Fix Broken Mkv Samples Created With Mkvmerge

Re-Creating a truncated mkv Sample when it was created with the MKVmerge writing library.

Intro

I had a good mkv Sample that was fine (passed srs). I split it into 2 pieces: The 1st part was 20M,
to use as a test of a truncated MKV file. The 2nd part was ignored. With this, I could test out
re-creation, and compare the final results to good one.

Find tools

First, you have to use the exact same version of MKVmerge as was used to create the Sample. Any version
of MKVinfo from any release can tell you which one you need. In this case it was 2.4.0.
MediaInfo shows the Writing application too.
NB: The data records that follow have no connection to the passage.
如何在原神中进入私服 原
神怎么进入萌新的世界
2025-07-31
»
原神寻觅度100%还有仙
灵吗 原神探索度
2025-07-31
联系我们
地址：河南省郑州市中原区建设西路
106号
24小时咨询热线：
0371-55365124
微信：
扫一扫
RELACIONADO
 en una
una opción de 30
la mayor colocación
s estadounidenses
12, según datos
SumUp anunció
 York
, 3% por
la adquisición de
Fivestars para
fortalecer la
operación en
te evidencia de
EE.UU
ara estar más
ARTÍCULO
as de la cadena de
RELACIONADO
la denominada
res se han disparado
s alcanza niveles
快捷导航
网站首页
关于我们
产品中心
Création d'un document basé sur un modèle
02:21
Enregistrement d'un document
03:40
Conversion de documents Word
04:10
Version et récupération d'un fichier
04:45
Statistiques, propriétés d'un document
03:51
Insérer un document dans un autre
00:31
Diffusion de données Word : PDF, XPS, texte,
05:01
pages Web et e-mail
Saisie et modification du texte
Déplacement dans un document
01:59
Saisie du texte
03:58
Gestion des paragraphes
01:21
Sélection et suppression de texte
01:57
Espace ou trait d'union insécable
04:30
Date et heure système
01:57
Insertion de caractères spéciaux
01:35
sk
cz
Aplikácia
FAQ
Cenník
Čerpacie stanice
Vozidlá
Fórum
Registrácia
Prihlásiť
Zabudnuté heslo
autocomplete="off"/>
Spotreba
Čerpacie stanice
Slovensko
All the versions are available here:
http://www.bunkus.org/videotools/mkvtoolnix/win32/

Some of the win32 versions are Windows Installer types (yuck). It also adds a perm path entry pointing
to it for all cmd prompts (yuck again). Install it, then copy it somewhere else, then use Control Panel/
Add-Remove Applications to del it. All the dll's that are needed are in the release folder, so no
conflict occurs when there are different versions. I made a folder on a work drive, and made subfolders
in this for each of the versions (2.4.0 … 4.2.2 .. etc.) and put them there. Each version is 5-7 mb.

  • Use 7-Zip Open Inside or Extract files… on the Nullsoft Install System installer to view and extract everything without running the setup.

Find location

The next thing to discuss is how MKVmerge handles splitting a file. Unlike it's AVI counterpart in Nandub,
VirtualDub and VirtualDubMod, MKVmerge works on "keyframe only segments", so any time entered is rounded
UP to next keyframe (makes it easy to recreate a sample). This is also the behavior in MEncoder. This means
that you only need to find the approximate place in the movie where the sample was cut from: MKVmerge will
use the first NEXT keyframe as the starting location.

So, load up your truncated sample into your player, and play it, noting what is going on. The more you
have of the sample that isn't truncated, the easier it is to find it in the actual full movie. I use BSPlayer,
and the total sample time (it should be) is displayed (NOTE: so do VLC and MPC).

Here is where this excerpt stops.